Rall pulled away to look down on her. His eyes, so close to her own, held drowning depths, wanting her and yet holding back; his voice cracked a little into an awkward lower register. “Are you... afraid?”

She could feel the tremor of urgency running through him, and her own legs were suddenly uncertain beneath her.

“No,” she said quietly, wondering at herself as the shameless heat leapt up across her face with the truth of it. “No, Rall, I’m not afraid.”

“That’s good.” He swallowed again, his eyes wide and dark on hers. “Because— I am.”

“Oh, Rall...” Her heart ached suddenly for the admission and she held him more tightly, feeling his arms about her tremble a little to the hammering leap of his pulse.
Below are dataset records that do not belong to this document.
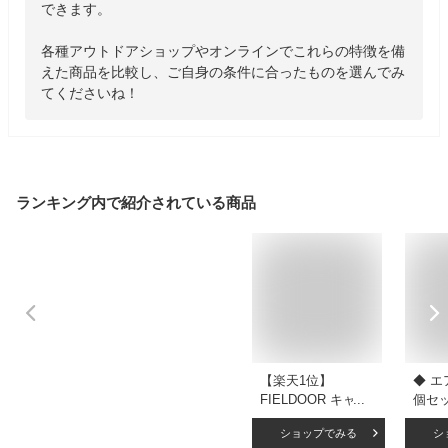
できます。

各種アウトドアショップやオンラインでこれらの特徴を備
えた商品を比較し、ご自身の条件に合ったものを選んでみ
てくださいね！
ランキング内で紹介されている商品
【楽天1位】
◆ エ
FIELDOOR キャン
個セッ
プマット エアーマ
エア
ショップでみる
シ
ット シングル/ダブ
ンプ 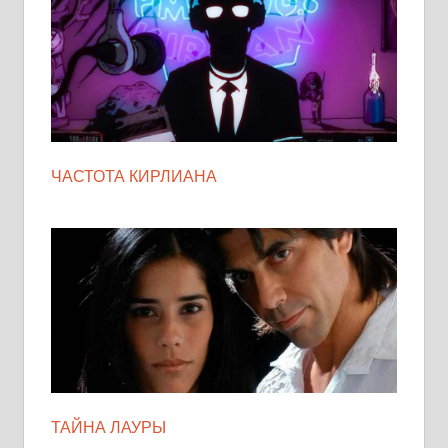
ЧАСТОТА КИРЛИАНА
ТАЙНА ЛАУРЫ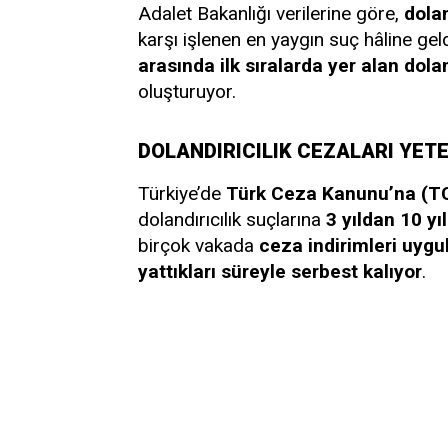
Adalet Bakanlığı verilerine göre,
dolan
karşı işlenen en yaygın suç hâline gel
arasında ilk sıralarda yer alan dolan
oluşturuyor.
DOLANDIRICILIK CEZALARI YETE
Türkiye’de
Türk Ceza Kanunu’na (T
dolandırıcılık suçlarına
3 yıldan 10 yı
birçok vakada
ceza indirimleri uygu
yattıkları süreyle serbest kalıyor
.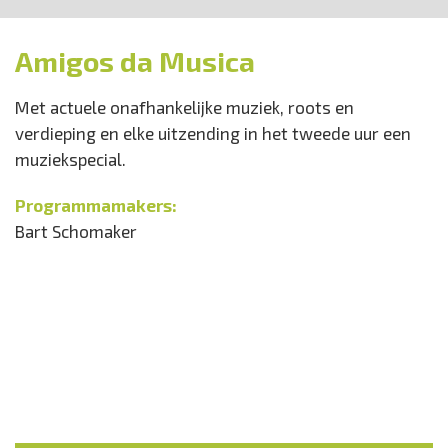
Amigos da Musica
Met actuele onafhankelijke muziek, roots en
verdieping en elke uitzending in het tweede uur een
muziekspecial.
Programmamakers:
Bart Schomaker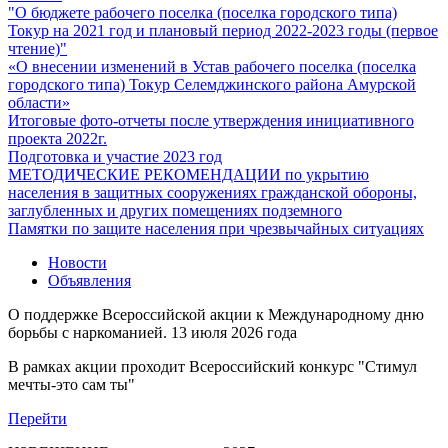
"О бюджете рабочего поселка (поселка городского типа)
Токур на 2021 год и плановый период 2022-2023 годы (первое
чтение)"
«О внесении изменений в Устав рабочего поселка (поселка
городского типа) Токур Селемджинского района Амурской
области»
Итоговые фото-отчеты после утверждения инициативного
проекта 2022г.
Подготовка и участие 2023 год
МЕТОДИЧЕСКИЕ РЕКОМЕНДАЦИИ по укрытию
населения в защитных сооружениях гражданской обороны,
заглубленных и других помещениях подземного
Памятки по защите населения при чрезвычайных ситуациях
Новости
Объявления
О поддержке Всероссийской акции к Международному дню
борьбы с наркоманией.
13 июля 2026 года
В рамках акции проходит Всероссийский конкурс "Стимул
мечты-это сам ты"
Перейти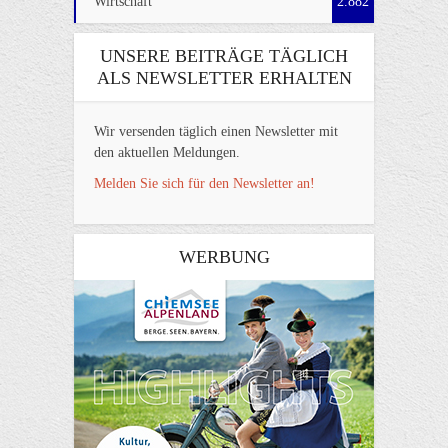
Wirtschaft
2.882
UNSERE BEITRÄGE TÄGLICH
ALS NEWSLETTER ERHALTEN
Wir versenden täglich einen Newsletter mit
den aktuellen Meldungen.
Melden Sie sich für den Newsletter an!
WERBUNG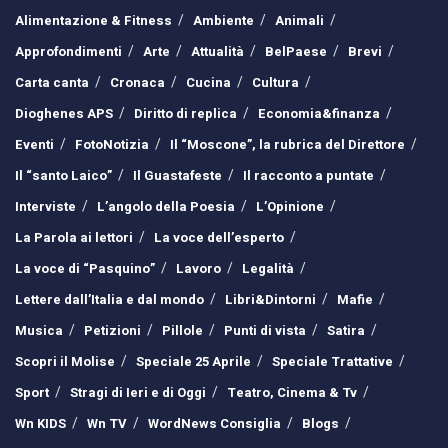
Alimentazione & Fitness
Ambiente
Animali
Approfondimenti
Arte
Attualità
BelPaese
Brevi
Carta canta
Cronaca
Cucina
Cultura
Dioghenes APS
Diritto di replica
Economia&finanza
Eventi
FotoNotizia
Il “Moscone”, la rubrica del Direttore
Il “santo Laico”
Il Guastafeste
Il racconto a puntate
Interviste
L’angolo della Poesia
L’Opinione
La Parola ai lettori
La voce dell’esperto
La voce di “Pasquino”
Lavoro
Legalità
Lettere dall’Italia e dal mondo
Libri&Dintorni
Mafie
Musica
Petizioni
Pillole
Punti di vista
Satira
Scopri il Molise
Speciale 25 Aprile
Speciale Trattative
Sport
Stragi di Ieri e di Oggi
Teatro, Cinema & Tv
Wn KIDS
Wn TV
WordNews Consiglia
Blogs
And in the end — as his mouth came down on hers at last with clumsy eagerness — beginning was easy.

Cris closed her eyes, lifting her face to his as warm, uncertain lips tried to kiss across her own. How could you embrace a mouth, after all? She’d always taken it for granted; no-one had ever mentioned this, the awkwardness as lips parted and there was nothing against which to press a kiss... His mouth slid along her upper lip, enclosing it within his own in an improvised yielding caress, and she did the same, sensing the faint riffle of the young moustache there as his mouth moved in answer against her lower lip beneath. She let him kiss all round her mouth, tender and hesitant, neither of them sure how she was to respond, then slid the point of a shy tongue into that cleft above his lip which she had longed to touch, feeling his breath hot against her cheek. His nose brushed past her own, and she abandoned kissing to rub against it, opening her eyes to find his gaze a little rueful in reply.

It was... damp, and very intimate. But it was not as simple — or as exciting — as other people made it seem.
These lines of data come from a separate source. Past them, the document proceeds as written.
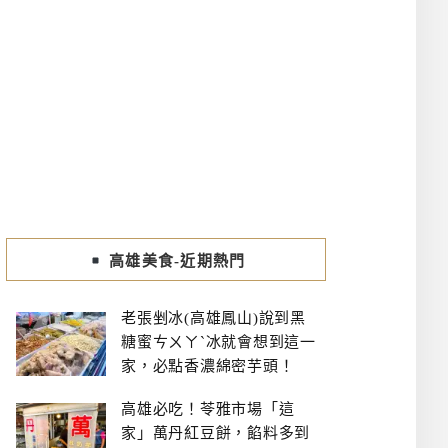
高雄美食-近期熱門
老張剉冰(高雄鳳山)說到黑
糖蜜ㄘㄨㄚˋ冰就會想到這一
家，必點香濃綿密芋頭！
高雄必吃！苓雅市場「這
家」萬丹紅豆餅，餡料多到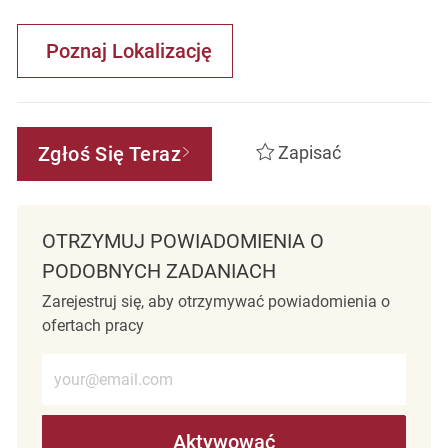
Poznaj Lokalizację
Zgłoś Się Teraz
Zapisać
OTRZYMUJ POWIADOMIENIA O
PODOBNYCH ZADANIACH
Zarejestruj się, aby otrzymywać powiadomienia o
ofertach pracy
Wprowadź adres e-mail (wymagane)
Aktywować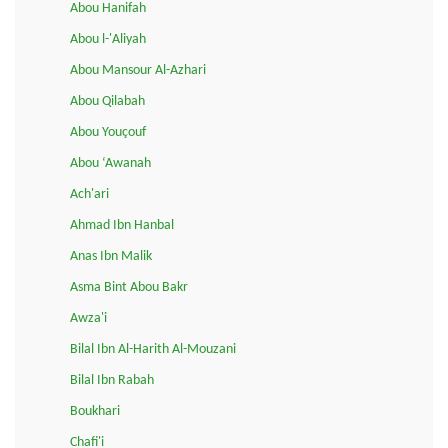
Abou Hanifah
Abou l-'Aliyah
Abou Mansour Al-Azhari
Abou Qilabah
Abou Youçouf
Abou ‘Awanah
Ach'ari
Ahmad Ibn Hanbal
Anas Ibn Malik
Asma Bint Abou Bakr
Awza'i
Bilal Ibn Al-Harith Al-Mouzani
Bilal Ibn Rabah
Boukhari
Chafi'i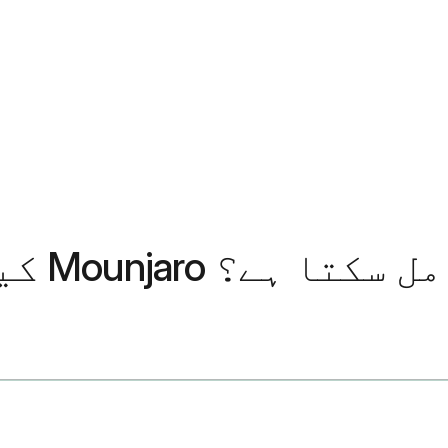
کیا آپ کو $25 ماہانہ میں Mounjaro مل سکتا ہے؟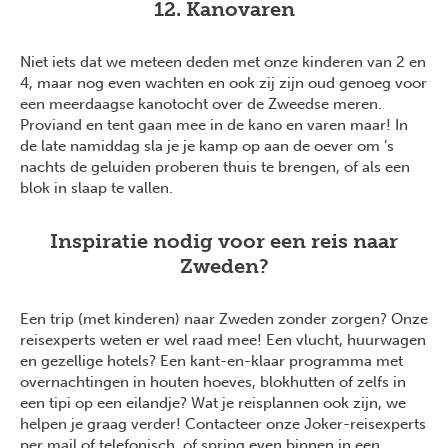
12. Kanovaren
Niet iets dat we meteen deden met onze kinderen van 2 en
4, maar nog even wachten en ook zij zijn oud genoeg voor
een meerdaagse kanotocht over de Zweedse meren.
Proviand en tent gaan mee in de kano en varen maar! In
de late namiddag sla je je kamp op aan de oever om ’s
nachts de geluiden proberen thuis te brengen, of als een
blok in slaap te vallen.
Inspiratie nodig voor een reis naar
Zweden?
Een trip (met kinderen) naar Zweden zonder zorgen? Onze
reisexperts weten er wel raad mee! Een vlucht, huurwagen
en gezellige hotels? Een kant-en-klaar programma met
overnachtingen in houten hoeves, blokhutten of zelfs in
een tipi op een eilandje? Wat je reisplannen ook zijn, we
helpen je graag verder! Contacteer onze Joker-reisexperts
per mail of telefonisch, of spring even binnen in een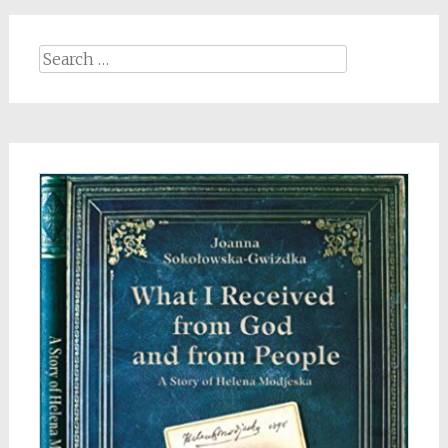
Search
for:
Cris sighed and nestled into his embrace, the beat of his heart steady now and comforting. A sudden thought brought her bolt upright, eyes widening in guilty remembrance.
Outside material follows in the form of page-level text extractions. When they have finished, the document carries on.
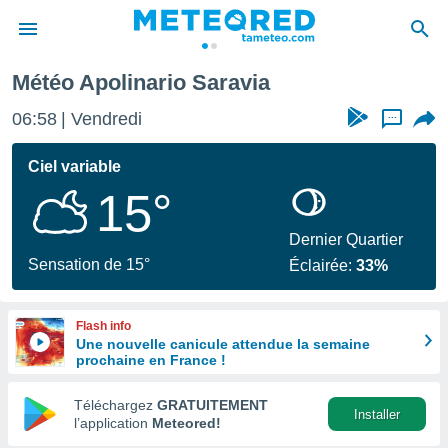
Météo Apolinario Saravia
e
ntialité
06:58
Vendredi
...
enu de
o.com
Ciel variable
o.com) a
15°
aré par
onnels
Dernier Quartier
arantir
Sensation de 15°
Éclairée:
33%
té des
ions
. Vous
Flash info
accéder
Une nouvelle canicule attendue la semaine
e en
prochaine en France !
 les
Téléchargez
GRATUITEMENT
s :
Installer
l’application
Meteored!
r les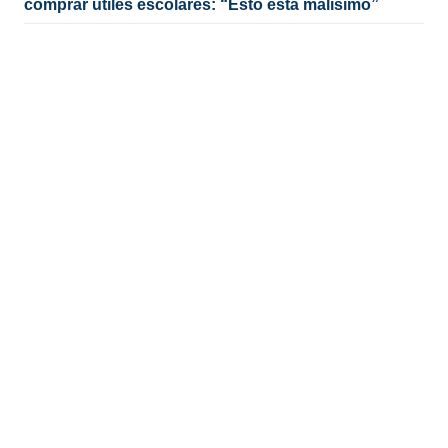
comprar útiles escolares: “Esto está malísimo”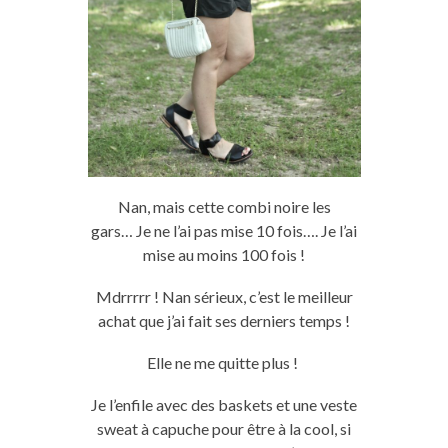
Nan, mais cette
combi
noire les
gars…
Je ne l’ai pas mise 10 fois….
Je l’ai
mise au moins 100 fois !
Mdrrrrr
!
Nan sérieux, c’est le meilleur
achat que j’ai fait ses derniers temps !
Elle ne me quitte plus !
Je l’enfile avec des baskets et une veste
sweat à capuche pour être à la
cool
, si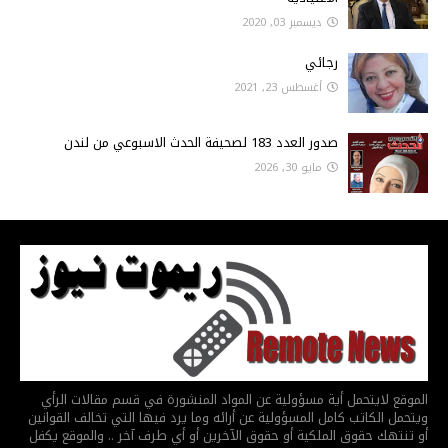
ديسمبر 03, 2020
رجائي
أغسطس 23, 2021
صدور العدد 183 لصحيفة الحدث الاسبوعي من لندن
مايو 30, 2026
الموقع لايتحمل أية مسؤولية عن المواد المنشورة في قسم مقالات الرأي
ويتحمل الكاتب كامل المسؤولية عن أرائه وما يرد فيها التي تخالف القوانين
أو تنتهك حقوق الملكية أو حقوق الآخرين أو أي طرف آخر .. والموقع يكفل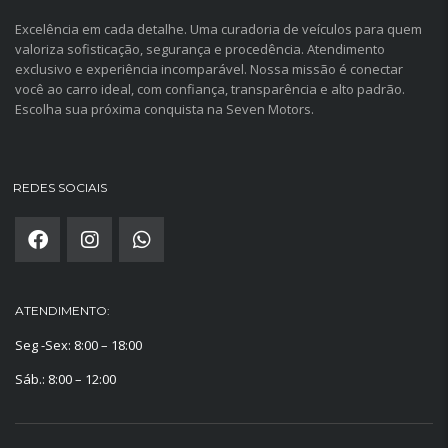
Excelência em cada detalhe. Uma curadoria de veículos para quem
valoriza sofisticação, segurança e procedência. Atendimento
exclusivo e experiência incomparável. Nossa missão é conectar
você ao carro ideal, com confiança, transparência e alto padrão.
Escolha sua próxima conquista na Seven Motors.
REDES SOCIAIS
ATENDIMENTO:
Seg -Sex: 8:00 – 18:00
Sáb.: 8:00 – 12:00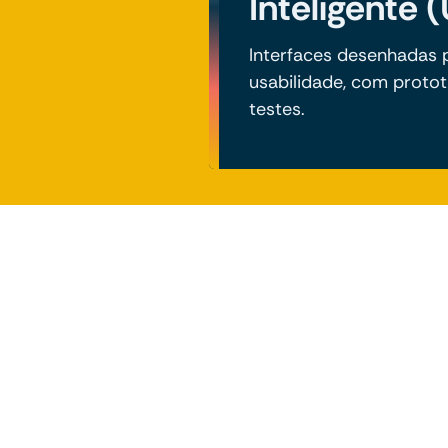
Inteligente 
Interfaces desenhadas 
usabilidade, com proto
testes.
“Rall— I have to tell you something—”

“You’re in the resistance. I know.” His eyes had crinkled a little at the corners, laughing down at her; she had no idea whether she should be shocked or afraid or simply glad. “I’ve known it for a while, Cris.... I won’t tell.”

One hand slid up to cup her face, turning it slightly to one side, and he leaned down to fit his mouth carefully, experimentally, sidelong over hers, lips and tongues parting on soft, shared warmth, at first cautiously and then with an almost painful hunger. And all at once it seemed that kisses could be very exciting after all.

Cris pressed closer against her lover with a gasp, letting intoxication sweep her away. If only her Angel could see them now — she spared a brief but heartfelt thought — if only he too could know how truly happy she was—

~o~

High above in the roof, surveillance camera 3V7/L754 jerked round violently on its mounting, losing focus, and burnt out in a curl of acrid smoke. The lethal overload that carried enough power to kill a man spent itself, impotently, on the insulated girder, and died like a howl of pain.

And in the far chamber beneath the Garnier Centre the images played on and on behind Erik’s closed eyes in the eternal dark; and ungloved fingers could not claw them away, or a raw throat give voice to the anguish that screamed of betrayal... and of all-consuming love.